With the internet allowing us access to global information and increasing international exchange, it’s easy to encounter“real” things and become good at copying/imitating. But I like the “reinterpretation” and design practice in this era, where understanding is drastically insufficient.


There are a lot of old medicine boxes. The old packagings are quite unique. They’re not something you can recklessly throw away, so they’re stored in boxes. To my dismay, there’s also medicine sleeping in the basement… Photo:satsuki

The Aesthetics Of “Miyo-Mimane” / Thoughts While Renovating a 1934 Former Pediatric Clinic
I feel like each graphic on these packages hides various stories. Photo: @satsuki

Homi Jehangir Bhabha played a significant role in post-colonial studies. His concept of “hybridity” is overwhelmingly famous, but his discussion on imitation is also fascinating.

Bhabha says our act of imitating things is the product of a “nearly the same but not exactly the same” modification and reconstruction process. When people in colonized areas are forced to “properly” imitate (mimic) the culture of the colonizing country, Bhabha showed the potential for expressing themselves through “improper imitation,” that is, parodies of displacement and mockery. This connects to Mary Louise Pratt’s concept of a “contact zone” and its main phenomenon, transculturation, proposed in Imperial Eyes (1992).

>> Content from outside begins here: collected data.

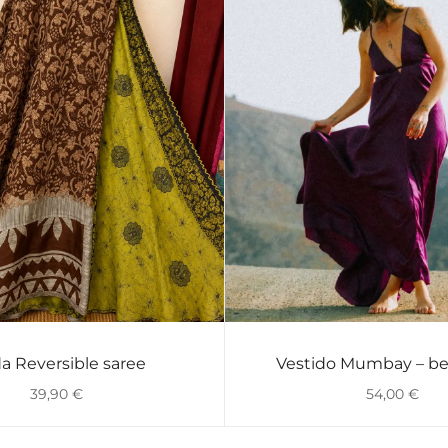
a Reversible saree
Vestido Mumbay – be
VISTA RÁPIDA
VISTA RÁPIDA
39,90
€
54,00
€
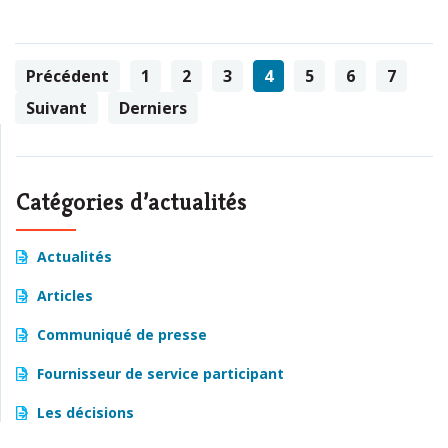
Précédent
1
2
3
4
5
6
7
Suivant
Derniers
Catégories d’actualités
Actualités
Articles
Communiqué de presse
Fournisseur de service participant
Les décisions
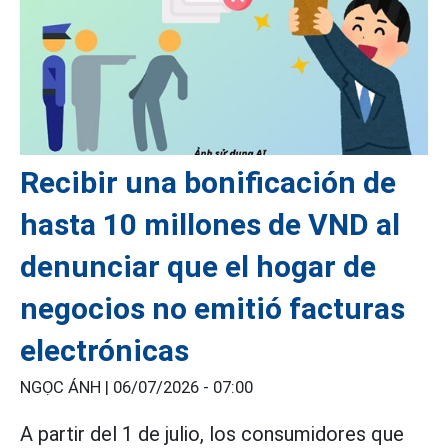
Recibir una bonificación de
hasta 10 millones de VND al
denunciar que el hogar de
negocios no emitió facturas
electrónicas
NGỌC ÁNH |
06/07/2026 - 07:00
A partir del 1 de julio, los consumidores que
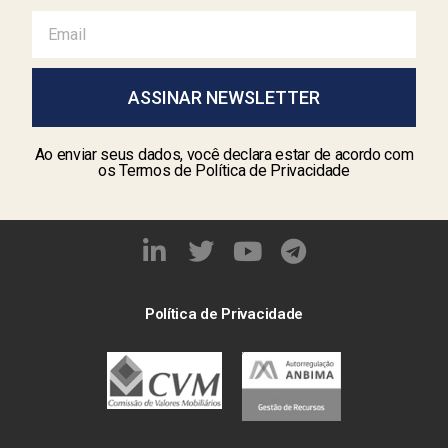
ASSINAR NEWSLETTER
Ao enviar seus dados, você declara estar de acordo com
os Termos de Política de Privacidade
Política de Privacidade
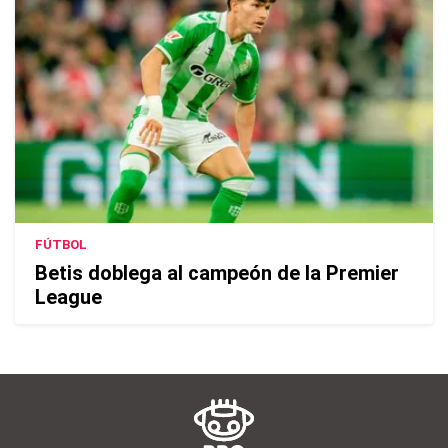
FÚTBOL
Betis doblega al campeón de la Premier
League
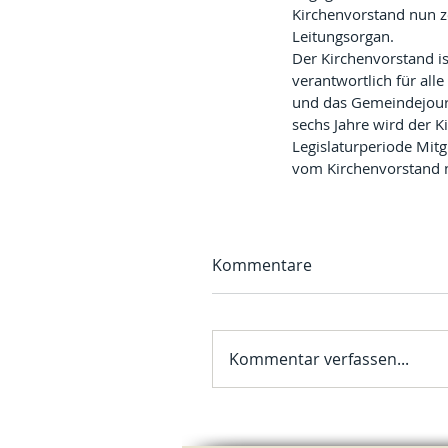
Kirchenvorstand nun z
Leitungsorgan.
Der Kirchenvorstand is
verantwortlich für all
und das Gemeindejourn
sechs Jahre wird der K
Legislaturperiode Mitg
vom Kirchenvorstand 
Kommentare
Kommentar verfassen...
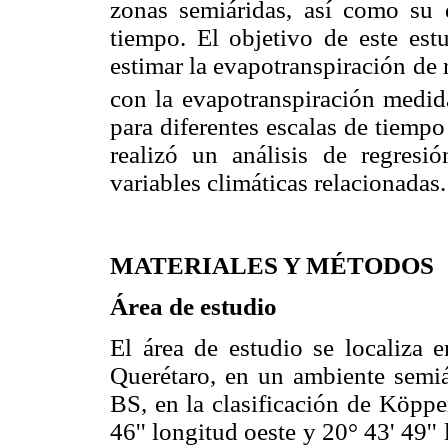
zonas semiáridas, así como su 
tiempo. El objetivo de este est
estimar la evapotranspiración de 
con la evapotranspiración medi
para diferentes escalas de tiemp
realizó un análisis de regres
variables climáticas relacionadas.
MATERIALES Y MÉTODOS
Área de estudio
El área de estudio se localiza 
Querétaro, en un ambiente semiá
BS, en la clasificación de Köppe
46'' longitud oeste y 20° 43' 49'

I think this Western-style house, built in the Showa era with the modern West in mind, might be an improper imitation or a shifted imitation as mentioned here. It might be a creative act that starts from imitation.


Looking at the German dictionary and English notes left from the original clinic, I am reminded again that what we now call “medicine” was a foreign concept. Photo:satsuki


In contrast, the majority of the building is comprised of very traditional Japanese-style rooms. Photo:satsuki

When I visited Ho Chi Minh, Vietnam, I liked the interior of a café that is popular among young people, but I couldn’t quite pin down its style. Some friends described it as Shanghai French Concession style, while others said it was Chinese-Vietnamese style or “Neo-Vintage” Asia. The definition and memory are ambiguous. The one thing that can be said is that it is a product of a vague connection of multiple cultures — a creation of something not quite understood. I wonder if it was made by applying ingenuity to a longing for a world somewhere out there. My interest, which started from the “monkey see, monkey do” design practice of the early Showa era, is expanding to contemporary practices. In the era when we were imitating the West, what are we longing for now, what are we imitating, and how are we creating it? From there, I feel like we can understand a piece of the dynamics of the present age. Are we still longing for and imitating the modern West? Or has the direction of our admiration changed? How are we interpreting that longing, making it “our own,” and trying to recreate it?


This lampshade, made by my friend Hieu who runs a space called NEM Space in Ho Chi Minh City, is a “fake” self-made version of a certain famous Japanese designer’s work. I was deeply moved by the strength to imitate and make an item that is very expensive and hard to obtain with the materials and skills at hand, and the new creativity that arises from it. I think this is the beauty of “Miyo-mimane”.

What I’m particularly interested in now are the connections, influences, and “imitation” relationships between non-Western regions such as within Asia, between Asia and Africa, and between Asia and South America. While continuing to think deeply about these topics amidst the dust and renovation, I want to keep my mind active as well as my hands. I want to be conscious about articulating and conveying the significance of the long process I’m currently undertaking.